• **Problem requirements**: For the entries that follow, retype exactly the lines from the one containing "Oliver Saronno (959, 1184)" to the one containing "Download (233, 706)", inclusive, and only those. Images stay out of the copy.

[Extracted records Boundary: Start]

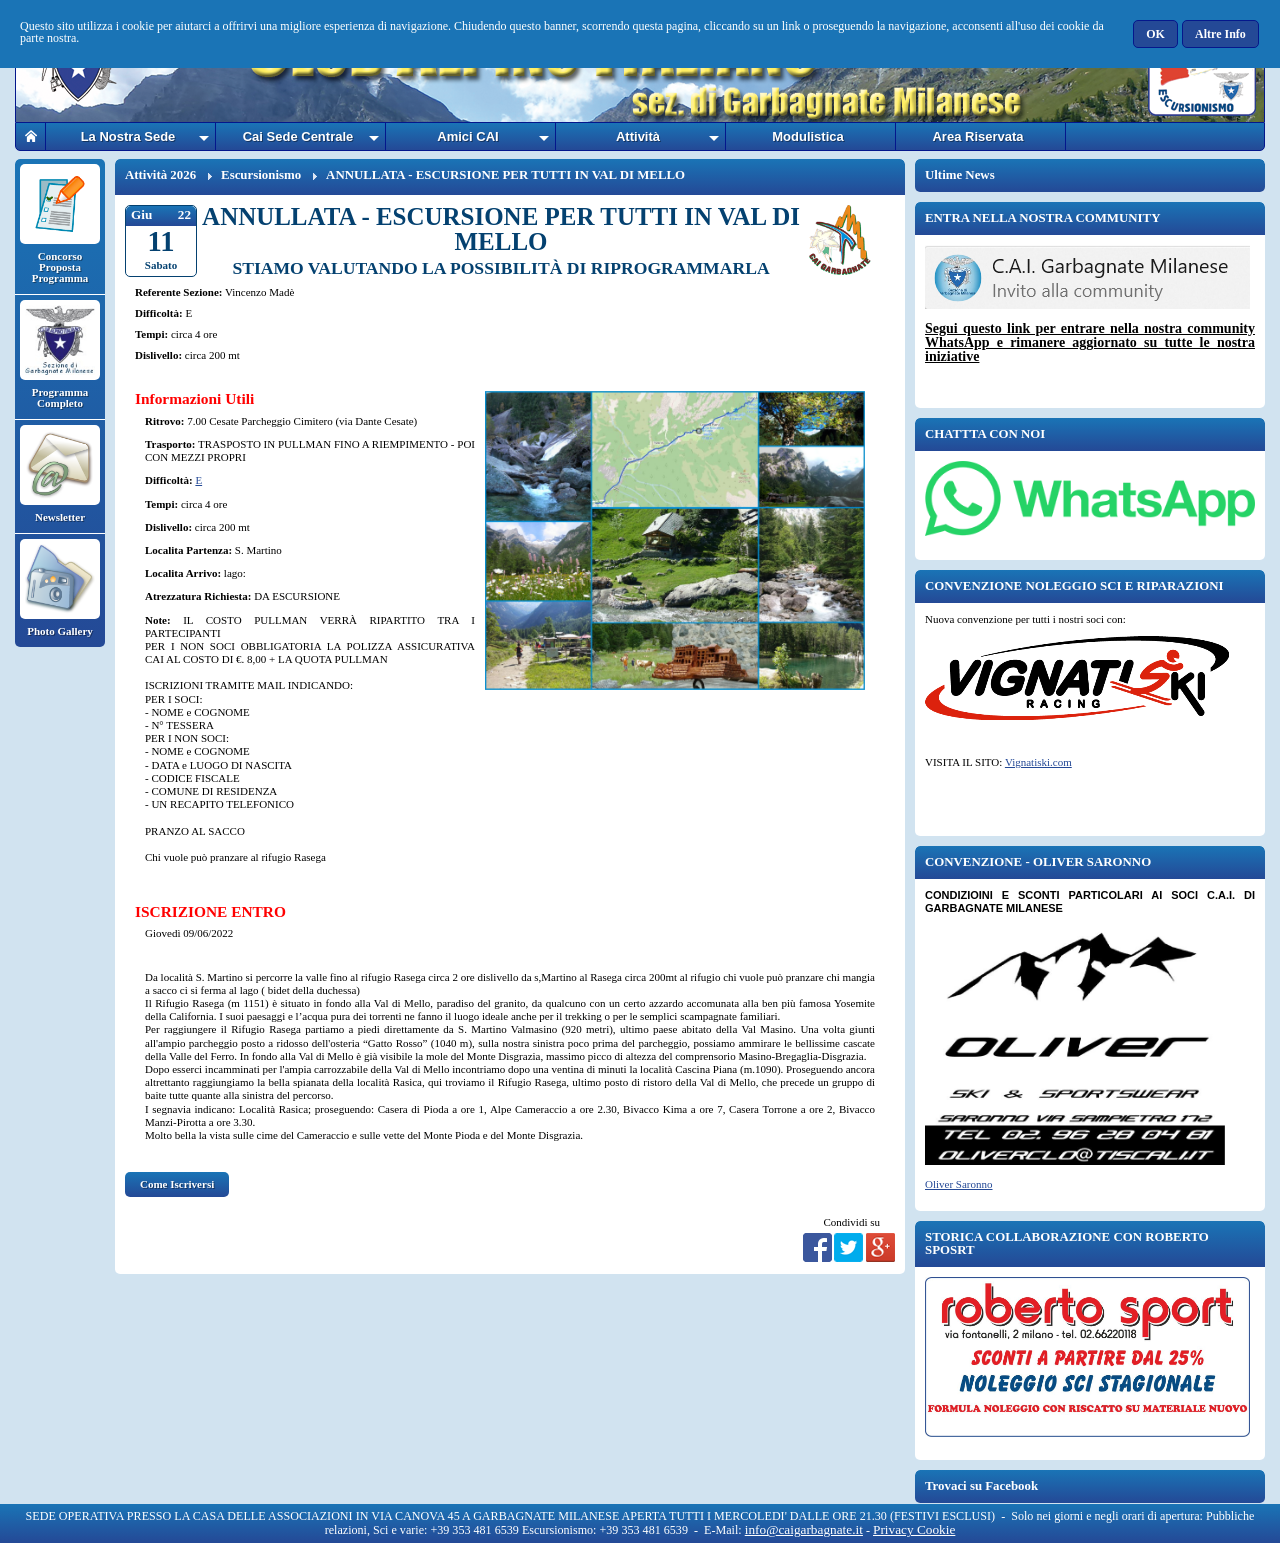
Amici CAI (467, 136)
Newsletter (60, 474)
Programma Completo (60, 354)
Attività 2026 (160, 175)
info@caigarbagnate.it (804, 1529)
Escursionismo (261, 175)
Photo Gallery (60, 588)
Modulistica (808, 136)
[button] (1156, 34)
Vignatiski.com (1038, 762)
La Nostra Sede (128, 136)
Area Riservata (977, 136)
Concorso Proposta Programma (60, 224)
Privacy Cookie (914, 1529)
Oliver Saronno (959, 1184)
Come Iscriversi (177, 1184)
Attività (638, 136)
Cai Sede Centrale (298, 136)
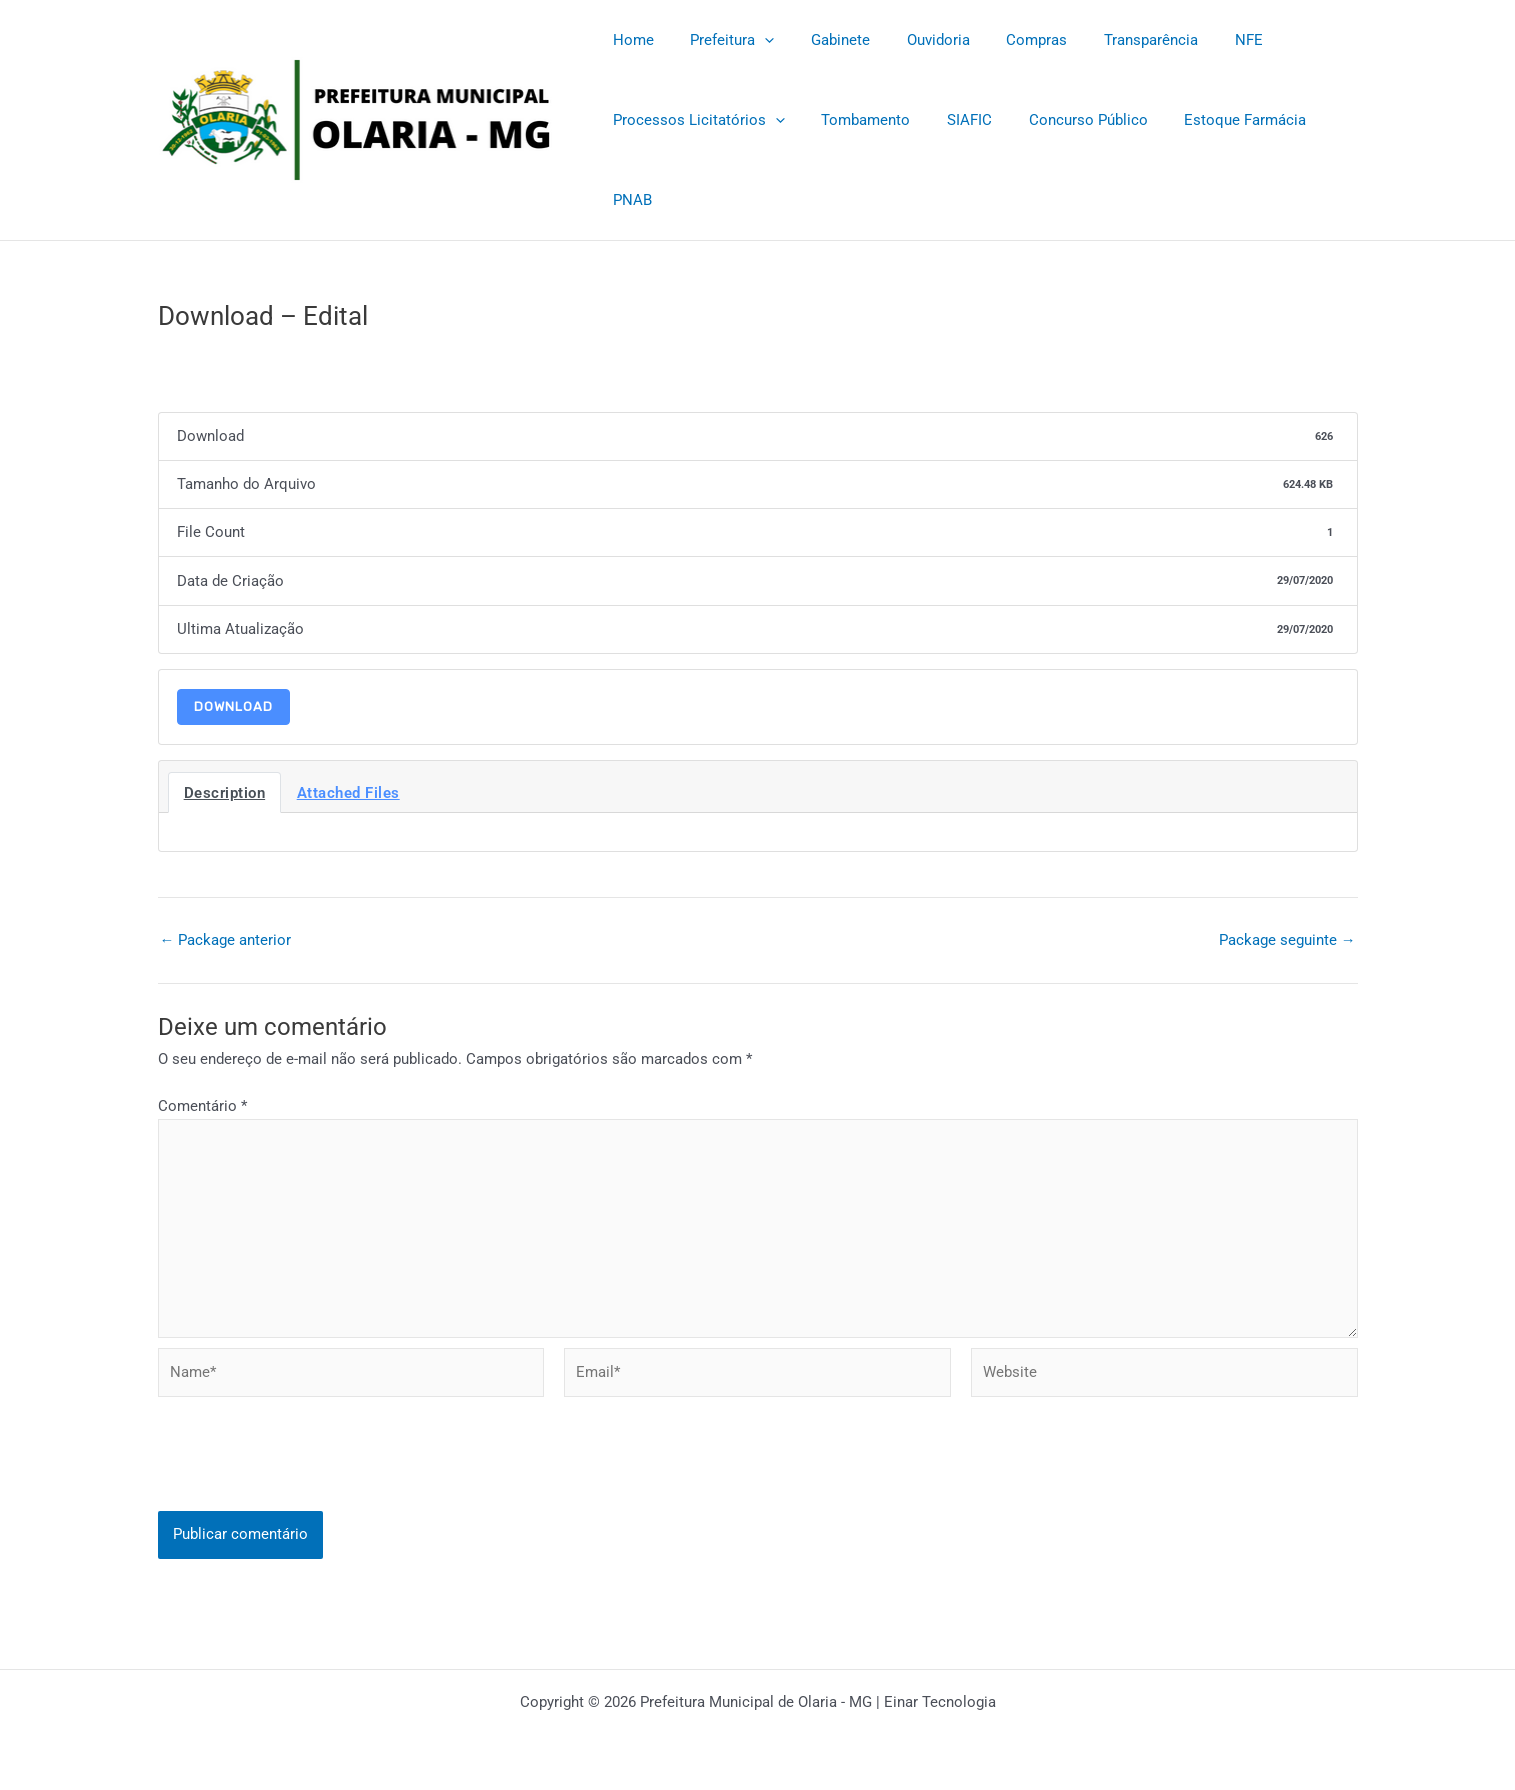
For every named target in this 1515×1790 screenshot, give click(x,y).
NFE (1206, 40)
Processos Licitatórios (696, 120)
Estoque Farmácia (1216, 120)
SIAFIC (953, 120)
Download (233, 706)
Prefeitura (723, 40)
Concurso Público (1065, 120)
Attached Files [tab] (348, 793)
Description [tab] (225, 793)
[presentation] (310, 1477)
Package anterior (226, 940)
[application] (755, 40)
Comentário (202, 1107)
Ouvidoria (915, 40)
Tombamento (856, 120)
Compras (1007, 40)
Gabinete (824, 40)
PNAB (629, 200)
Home (630, 40)
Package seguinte (1287, 940)
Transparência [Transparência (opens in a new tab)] (1115, 40)
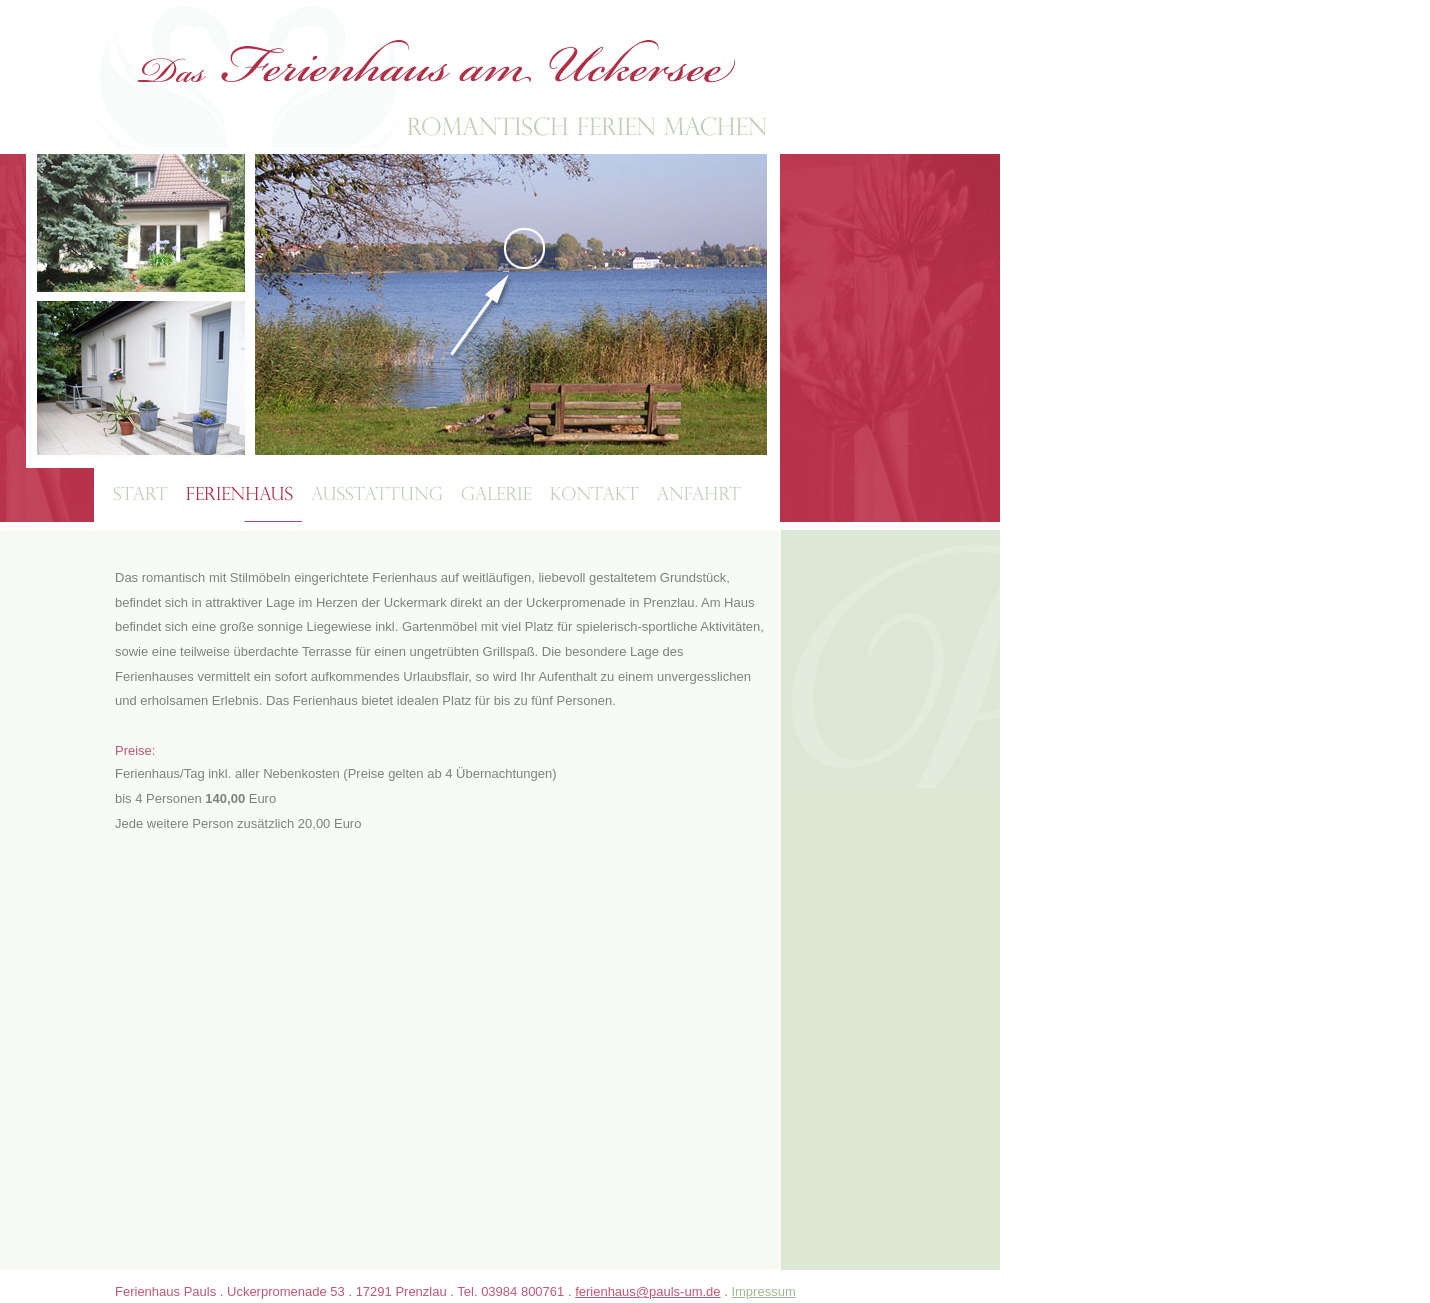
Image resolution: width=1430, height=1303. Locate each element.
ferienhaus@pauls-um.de (647, 1291)
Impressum (763, 1291)
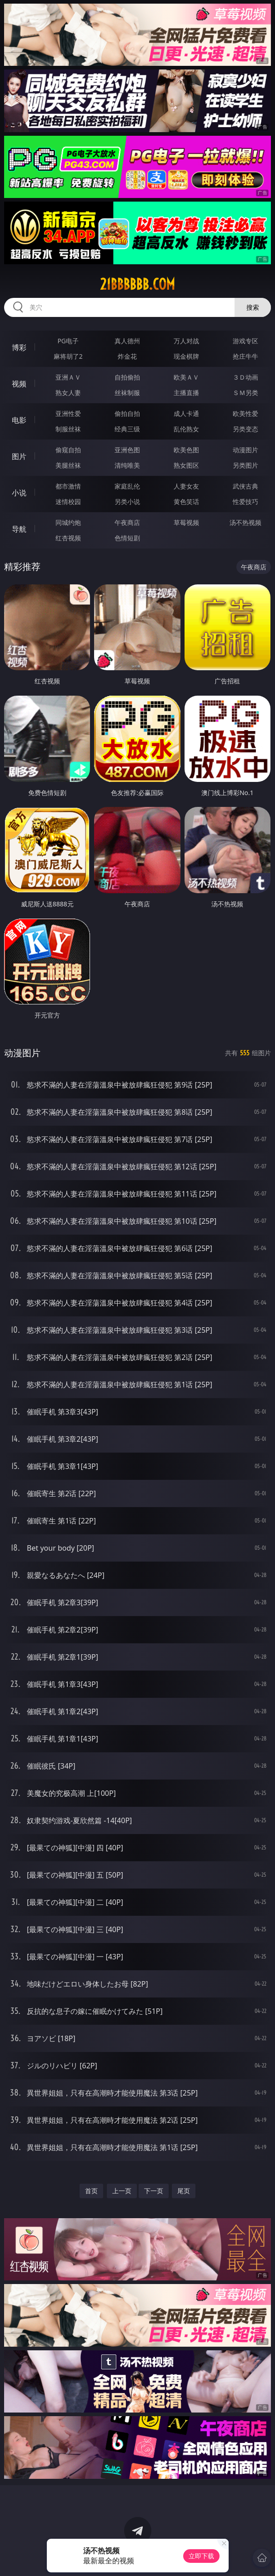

[Extracted records Boundary: End]

• **Solution for this problem**:
Oliver Saronno (959, 1184)
Come Iscriversi (177, 1184)
Attività (638, 136)
Cai Sede Centrale (298, 136)
For every named target in this 1515×1790 screenshot, give click(x,y).
NFE (1206, 40)
Processos Licitatórios (696, 120)
Estoque Farmácia (1216, 120)
SIAFIC (953, 120)
Download (233, 706)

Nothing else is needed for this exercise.